» **Required work**: Give the number of lines in the entries that contain "aandachtspunten". State only the count.

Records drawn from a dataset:
>>>>

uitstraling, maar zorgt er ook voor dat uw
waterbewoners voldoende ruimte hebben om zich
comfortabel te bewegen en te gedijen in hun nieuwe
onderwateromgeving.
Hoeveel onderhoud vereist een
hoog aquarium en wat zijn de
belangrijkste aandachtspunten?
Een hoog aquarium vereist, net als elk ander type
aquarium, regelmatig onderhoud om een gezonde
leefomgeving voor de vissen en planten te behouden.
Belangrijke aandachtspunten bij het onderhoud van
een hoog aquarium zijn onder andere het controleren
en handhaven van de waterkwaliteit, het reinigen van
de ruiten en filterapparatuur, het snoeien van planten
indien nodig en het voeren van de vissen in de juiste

<<<<
>>>>

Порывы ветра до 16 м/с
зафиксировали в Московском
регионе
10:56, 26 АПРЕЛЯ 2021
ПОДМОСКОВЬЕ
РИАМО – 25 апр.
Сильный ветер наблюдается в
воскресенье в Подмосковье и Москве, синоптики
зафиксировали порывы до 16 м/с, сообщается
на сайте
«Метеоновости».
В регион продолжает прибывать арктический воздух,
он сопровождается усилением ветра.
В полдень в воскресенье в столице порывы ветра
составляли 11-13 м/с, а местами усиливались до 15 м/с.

<<<<

» **Solution for this problem**: 2